Then came another course with set theory which adds a ‘belongs to’ predicate (‘∈’) and a few axioms. In set theory everything is a set as in computer machine language everything is a bit, or informal collections of them. To reason about natural numbers some representation of a natural number was required. Several were proposed historically but von Neumann’s won the day: 3 = {0, 1, 2}, etc. After proving Peano’s axioms for natural numbers to convince most that von Neumann’s constructs were really just like natural numbers the representation details were swept under the rug whereupon it was considered declassé to write 3 ⊂ 5 which is so since von Neumann’s natural numbers were really sets.

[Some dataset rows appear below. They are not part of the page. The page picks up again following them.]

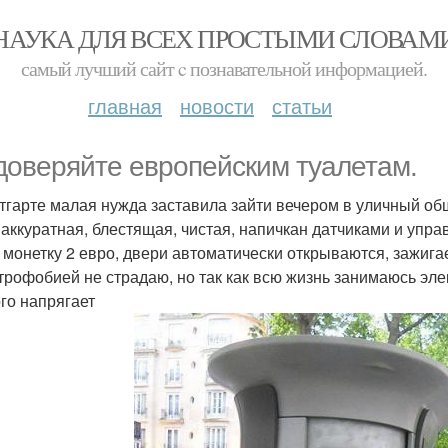
НАУКА ДЛЯ ВСЕХ ПРОСТЫМИ СЛОВАМ
самый лучший сайт c познавательной информацией.
главная
новости
статьи
доверяйте европейским туалетам.
тгарте малая нужда заставила зайти вечером в уличный об
 аккуратная, блестящая, чистая, напичкан датчиками и упр
 монетку 2 евро, двери автоматически открываются, зажига
трофобией не страдаю, но так как всю жизнь занимаюсь э
го напрягает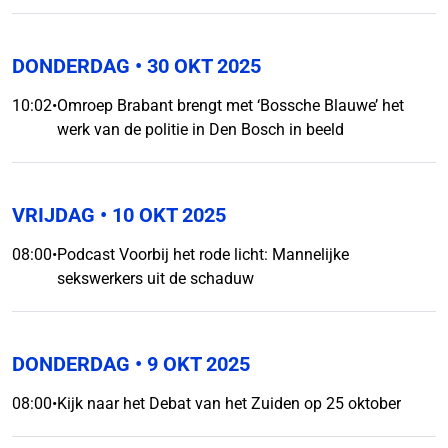
DONDERDAG
• 30 OKT 2025
10:02
•
Omroep Brabant brengt met ‘Bossche Blauwe’ het
werk van de politie in Den Bosch in beeld
VRIJDAG
• 10 OKT 2025
08:00
•
Podcast Voorbij het rode licht: Mannelijke
sekswerkers uit de schaduw
DONDERDAG
• 9 OKT 2025
08:00
•
Kijk naar het Debat van het Zuiden op 25 oktober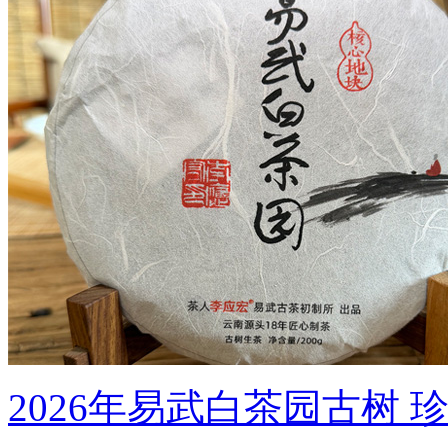
2026年易武白茶园古树 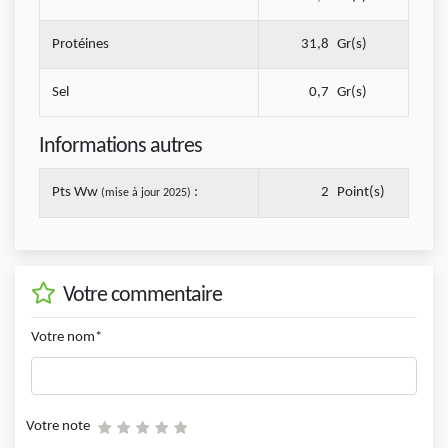
Protéines
31,8
Gr(s)
Sel
0,7
Gr(s)
Informations autres
Pts Ww
:
2
Point(s)
(mise à jour 2025)
Votre commentaire
Votre nom*
Votre note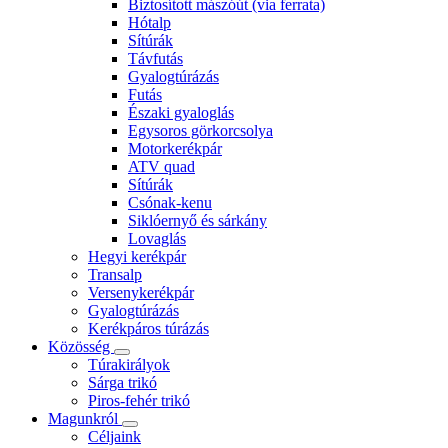
Biztosított mászóút (via ferrata)
Hótalp
Sítúrák
Távfutás
Gyalogtúrázás
Futás
Északi gyaloglás
Egysoros görkorcsolya
Motorkerékpár
ATV quad
Sítúrák
Csónak-kenu
Siklóernyő és sárkány
Lovaglás
Hegyi kerékpár
Transalp
Versenykerékpár
Gyalogtúrázás
Kerékpáros túrázás
Közösség
Túrakirályok
Sárga trikó
Piros-fehér trikó
Magunkról
Céljaink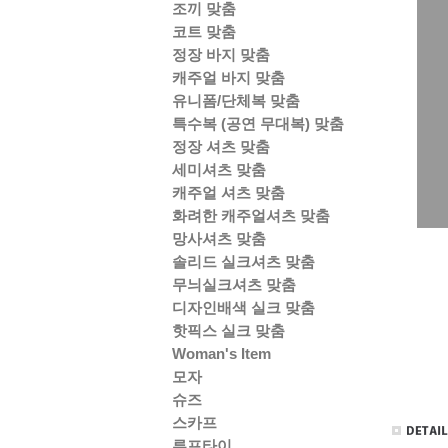
조끼 맞춤
코트 맞춤
정장 바지 맞춤
캐주얼 바지 맞춤
유니폼/단체복 맞춤
특수복 (공연 무대복) 맞춤
정장 셔츠 맞춤
세미셔츠 맞춤
캐주얼 셔츠 맞춤
화려한 캐주얼셔츠 맞춤
망사셔츠 맞춤
솔리드 실크셔츠 맞춤
무늬실크셔츠 맞춤
디자인배색 실크 맞춤
핫픽스 실크 맞춤
Woman's Item
모자
슈즈
스카프
루프타이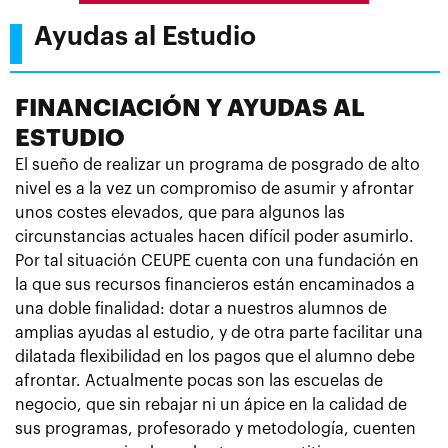
Ayudas al Estudio
FINANCIACIÓN Y AYUDAS AL
ESTUDIO
El sueño de realizar un programa de posgrado de alto
nivel es a la vez un compromiso de asumir y afrontar
unos costes elevados, que para algunos las
circunstancias actuales hacen difícil poder asumirlo.
Por tal situación CEUPE cuenta con una fundación en
la que sus recursos financieros están encaminados a
una doble finalidad: dotar a nuestros alumnos de
amplias ayudas al estudio, y de otra parte facilitar una
dilatada flexibilidad en los pagos que el alumno debe
afrontar. Actualmente pocas son las escuelas de
negocio, que sin rebajar ni un ápice en la calidad de
sus programas, profesorado y metodología, cuenten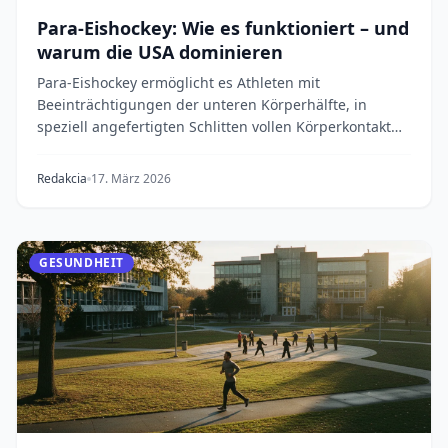
Para-Eishockey: Wie es funktioniert – und
warum die USA dominieren
Para-Eishockey ermöglicht es Athleten mit
Beeinträchtigungen der unteren Körperhälfte, in
speziell angefertigten Schlitten vollen Körperkontakt
auf de...
Redakcia
17. März 2026
GESUNDHEIT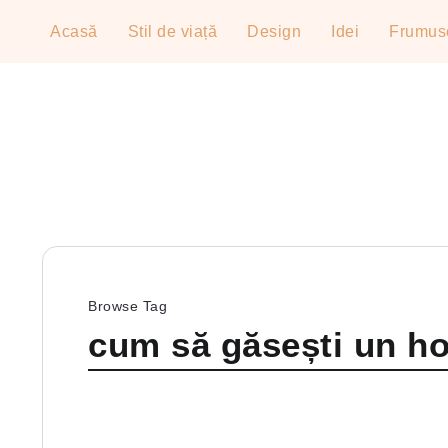
Acasă
Stil de viață
Design
Idei
Frumus
Browse Tag
cum să găsești un ho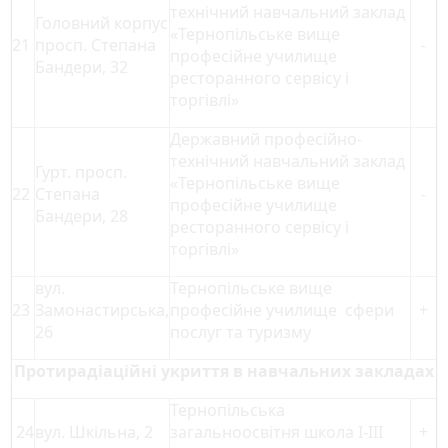
технічний навчальний заклад
Головний корпус
«Тернопільське вище
21
просп. Степана
-
професійне училище
Бандери, 32
ресторанного сервісу і
торгівлі»
Державний професійно-
технічний навчальний заклад
Гурт. просп.
«Тернопільське вище
22
Степана
-
професійне училище
Бандери, 28
ресторанного сервісу і
торгівлі»
вул.
Тернопільське вище
23
Замонастирська,
професійне училище сфери
+
26
послуг та туризму
Протирадіаційні укриття в навчальних закладах
Тернопільська
24
вул. Шкільна, 2
загальноосвітня школа I-IІI
+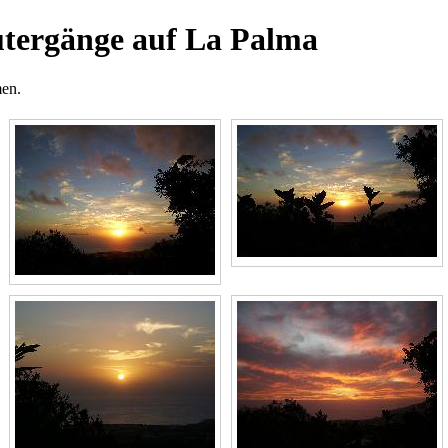
tergänge auf La Palma
men.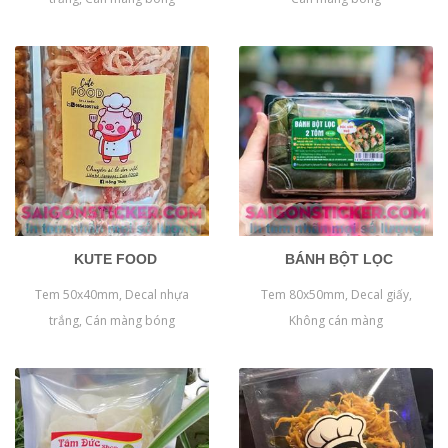
KUTE FOOD
BÁNH BỘT LỌC
Tem 50x40mm, Decal nhựa
Tem 80x50mm, Decal giấy,
trắng, Cán màng bóng
Không cán màng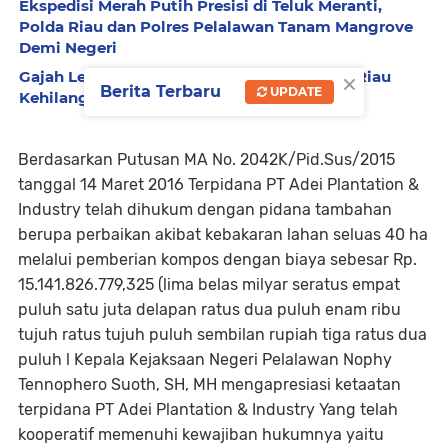
Ekspedisi Merah Putih Presisi di Teluk Meranti,
Polda Riau dan Polres Pelalawan Tanam Mangrove
Demi Negeri
×
Gajah Legendaris Jovi Tutup Usia, BBKSDA Riau
Berita Terbaru
UPDATE
Kehilangan Pejuang Konservasi Andalan
Berdasarkan Putusan MA No. 2042K/Pid.Sus/2015
tanggal 14 Maret 2016 Terpidana PT Adei Plantation &
Industry telah dihukum dengan pidana tambahan
berupa perbaikan akibat kebakaran lahan seluas 40 ha
melalui pemberian kompos dengan biaya sebesar Rp.
15.141.826.779,325 (lima belas milyar seratus empat
puluh satu juta delapan ratus dua puluh enam ribu
tujuh ratus tujuh puluh sembilan rupiah tiga ratus dua
puluh l Kepala Kejaksaan Negeri Pelalawan Nophy
Tennophero Suoth, SH, MH mengapresiasi ketaatan
terpidana PT Adei Plantation & Industry Yang telah
kooperatif memenuhi kewajiban hukumnya yaitu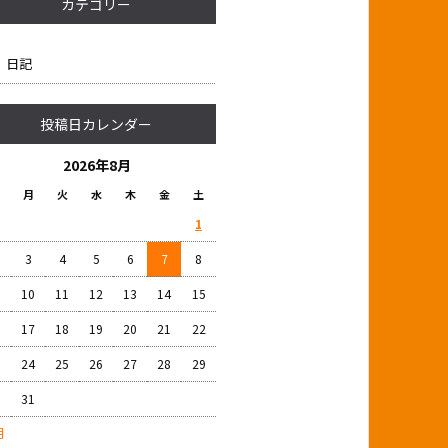
カテゴリー
日記
投稿日カレンダー
2026年8月
月
火
水
木
金
土
1
3
4
5
6
7
8
10
11
12
13
14
15
6
17
18
19
20
21
22
3
24
25
26
27
28
29
0
31
月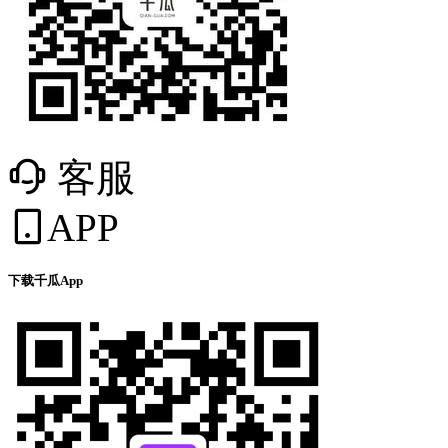
客服
APP
下载千瓜App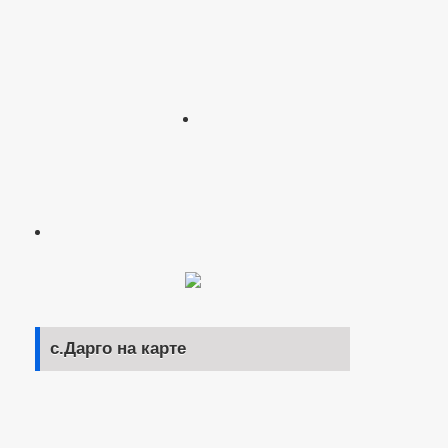
с.Дарго на карте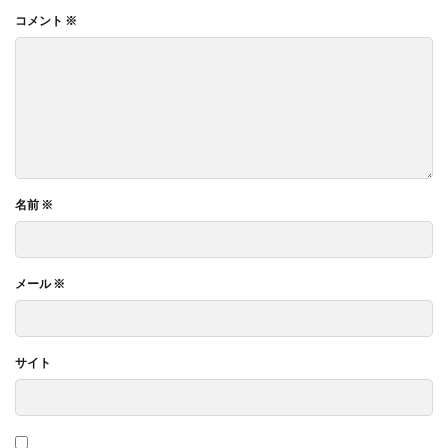
コメント
※
名前
※
メール
※
サイト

This style of hiding but not ultimately denying that natural numbers were sets was palpable. If I understand the type notions presented in this paper then their plan is to formally hide such representation details.
While each natural number was represented as a unique set, subsequent math constructs were more conveniently represented by equivalence classes where some equivalence relation was specified. These equivalence classes were typically infinite. For instance integers, including negative integers, were most conveniently represented as pairs of natural numbers. –3 = { … <5, 8>, <6, 9>, …}. This is probably not how a programmer would introduce signed integers starting with only unsigned integers, but it would work. The paper takes pairs of integers whose ratio is a rational number of interest. That was what the math foundations class did also. That requires specifying an equivalence relation between pairs. That relation must be symmetric, reflexive and transitive.
These two techniques are close to the above ideas and may even be included.
How do these ideas differ from ordinary abstraction?